# Saving data in numpy/pandas - a recap

Last year we covered how to store data to disk. Let's recap that, as it will be useful in this module later!

## Storing numpy data

Let's crate four arrays (aa, x1, y1 and z1) which we might want to store.

In [1]:
import numpy as np
def func_makedata(a):
    x1 = a**2
    y1 = np.cos(a)
    z1 = 3*a**2 
    return x1, y1, z1

aa = np.linspace(0.,10.,50)
x1, y1, z1 = func_makedata(aa)


 Let's start with storing a single array to disk.

In [2]:
np.savetxt('data_array_aa.dat', aa)

This stores the contents of the array "aa" to the file `data_array_aa.dat`. You can open this file in the Colab/Drive window, check what is in it.

However, we might want to store all 4 of the arrays, to do this we need to *arrange* the data in such a way that this will work nicely. We can do

In [3]:
np.savetxt('data_array_aa2.dat', np.array([aa, x1, y1, z1]))

Again, you can see this in the Colab/Drive window. In this case we have 4 rows, each containing N columns (where N is the length of aa and the other arrays). If we want to swap this to 4 columns and N rows we can do:

In [4]:
np.savetxt('data_array_aa3.dat', np.array([aa, x1, y1, z1]).T)

which will transpose the array and store it nicely.

In all these cases the operation to read the corresponding array back from disk is

In [5]:
file_data = np.loadtxt('data_array_aa3.dat')

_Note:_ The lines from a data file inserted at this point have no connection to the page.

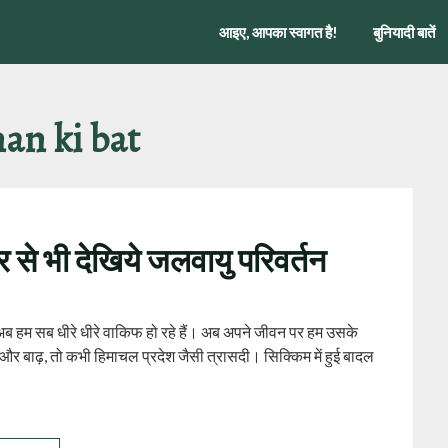
आइए, आपका स्वागत है!
बुनियादी बातें
an ki bat
र से भी देखिये जलवायु परिवर्तन
अब हम सब धीरे धीरे वाकिफ हो रहे हैं। अब अपने जीवन पर हम उसके
और बाढ़, तो कभी हिमाचल प्रदेश जैसी त्रासदी। सिक्किम में हुई बादल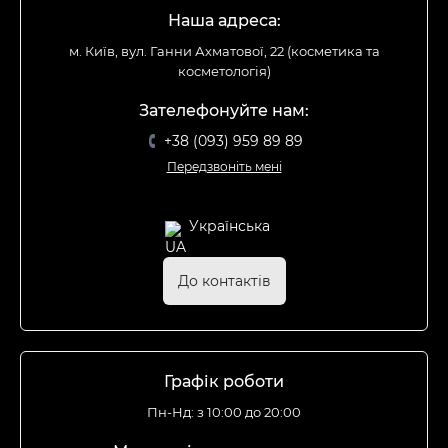
Наша адреса:
м. Київ, вул. Ганни Ахматової, 22 (косметика та
косметологія)
Зателефонуйте нам:
+38 (093) 959 89 89
Передзвоніть мені
Українська
До контактів
Графік роботи
Пн-Нд: з 10:00 до 20:00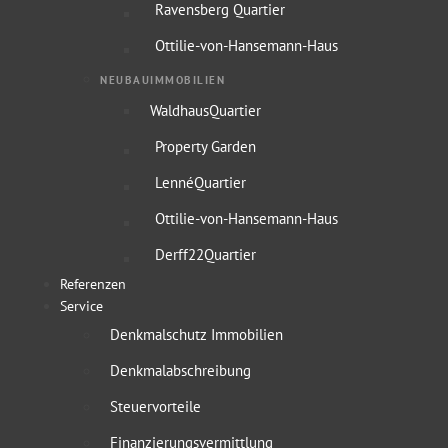
Ravensberg Quartier
Ottilie-von-Hansemann-Haus
NEUBAUIMMOBILIEN
WaldhausQuartier
Property Garden
LennéQuartier
Ottilie-von-Hansemann-Haus
Derff22Quartier
Referenzen
Service
Denkmalschutz Immobilien
Denkmalabschreibung
Steuervorteile
Finanzierungsvermittlung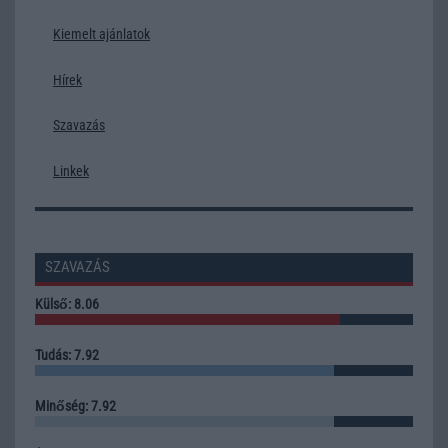
Kiemelt ajánlatok
Hírek
Szavazás
Linkek
SZAVAZÁS
Külső: 8.06
Tudás: 7.92
Minőség: 7.92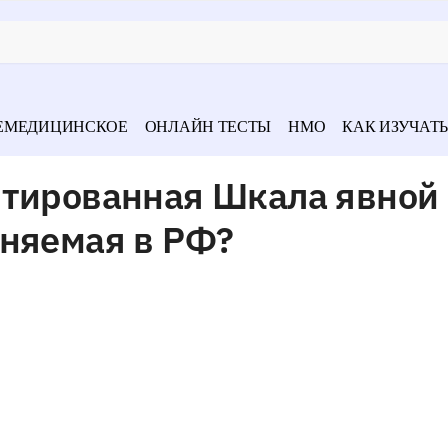
ЕМЕДИЦИНСКОЕ
ОНЛАЙН ТЕСТЫ
НМО
КАК ИЗУЧАТЬ
птированная Шкала явной
еняемая в РФ?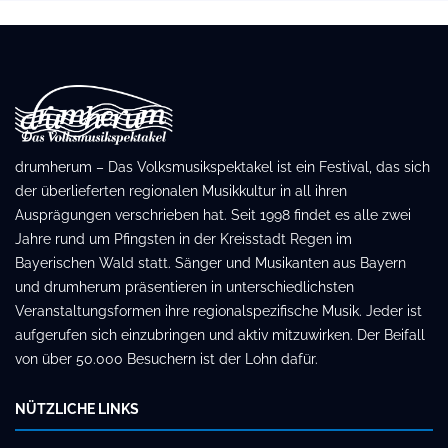
drumherum – Das Volksmusikspektakel ist ein Festival, das sich
der überlieferten regionalen Musikkultur in all ihren
Ausprägungen verschrieben hat. Seit 1998 findet es alle zwei
Jahre rund um Pfingsten in der Kreisstadt Regen im
Bayerischen Wald statt. Sänger und Musikanten aus Bayern
und drumherum präsentieren in unterschiedlichsten
Veranstaltungsformen ihre regionalspezifische Musik. Jeder ist
aufgerufen sich einzubringen und aktiv mitzuwirken. Der Beifall
von über 50.000 Besuchern ist der Lohn dafür.
NÜTZLICHE LINKS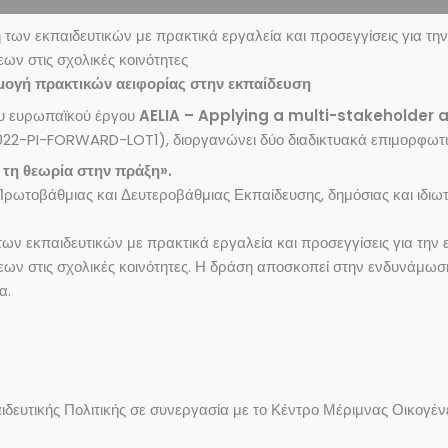
 των εκπαιδευτικών με πρακτικά εργαλεία και προσεγγίσεις για τ
ων στις σχολικές κοινότητες
μογή πρακτικών αειφορίας στην εκπαίδευση
του ευρωπαϊκού έργου
AELIA – Applying a multi-stakeholder 
2-PI-FORWARD-LOT1), διοργανώνει δύο διαδικτυακά επιμορφωτικά
 τη θεωρία στην πράξη».
Πρωτοβάθμιας και Δευτεροβάθμιας Εκπαίδευσης, δημόσιας και ιδιωτι
των εκπαιδευτικών με πρακτικά εργαλεία και προσεγγίσεις για την
εων στις σχολικές κοινότητες. Η δράση αποσκοπεί στην ενδυνάμ
α.
δευτικής Πολιτικής σε συνεργασία με το Κέντρο Μέριμνας Οικογένει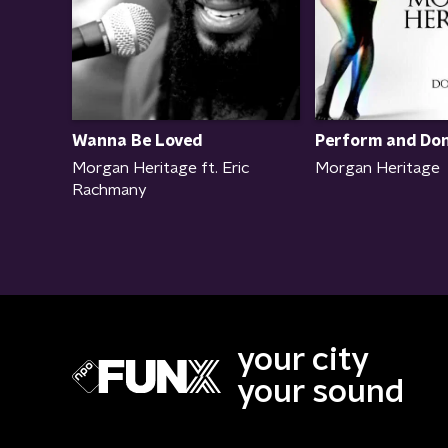
Perform and Do
Wanna Be Loved
Morgan Heritage
Morgan Heritage ft. Eric
Rachmany
your city
your sound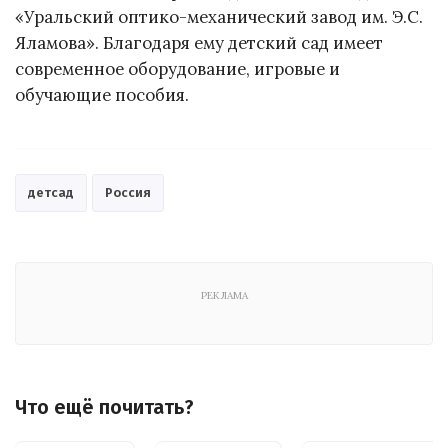
«Уральский оптико-механический завод им. Э.С.
Яламова». Благодаря ему детский сад имеет
современное оборудование, игровые и
обучающие пособия.
детсад
Россия
РЕКЛАМА
Что ещё почитать?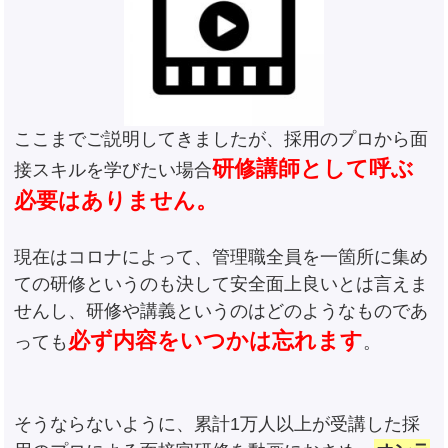
ここまでご説明してきましたが、採用のプロから面
研修講師として呼ぶ
接スキルを学びたい場合
必要はありません。
現在はコロナによって、管理職全員を一箇所に集め
ての研修というのも決して安全面上良いとは言えま
せんし、研修や講義というのはどのようなものであ
必ず内容をいつかは忘れます
っても
。
そうならないように、累計1万人以上が受講した採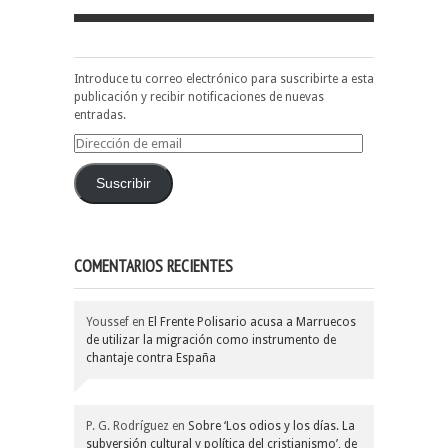
Introduce tu correo electrónico para suscribirte a esta
publicación y recibir notificaciones de nuevas
entradas.
Dirección
de
email
Suscribir
COMENTARIOS RECIENTES
Youssef
en
El Frente Polisario acusa a Marruecos
de utilizar la migración como instrumento de
chantaje contra España
P. G. Rodríguez
en
Sobre ‘Los odios y los días. La
subversión cultural y política del cristianismo’, de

`file_data` now stores the arrays we read from disk. To recover the y1 array (which was stored in the 3rd column) we would need to use *slicing* to recover this array as demonstrated previously:

In [6]:
y1_from_file = file_data[:,2]
print(y1 - y1_from_file)

[0. 0. 0. 0. 0. 0. 0. 0. 0. 0. 0. 0. 0. 0. 0. 0. 0. 0. 0. 0. 0. 0. 0. 0.
 0. 0. 0. 0. 0. 0. 0. 0. 0. 0. 0. 0. 0. 0. 0. 0. 0. 0. 0. 0. 0. 0. 0. 0.
 0. 0.]


An alternative to the `savetxt` command is the `savez` command. The advantages to `savez` are:
 * You can easily save and read back in numerous arrays
 * The arrays do not have to do the same length (or need to be shaped into a N x M 2D format)
 * It's much faster to read/save data using this command.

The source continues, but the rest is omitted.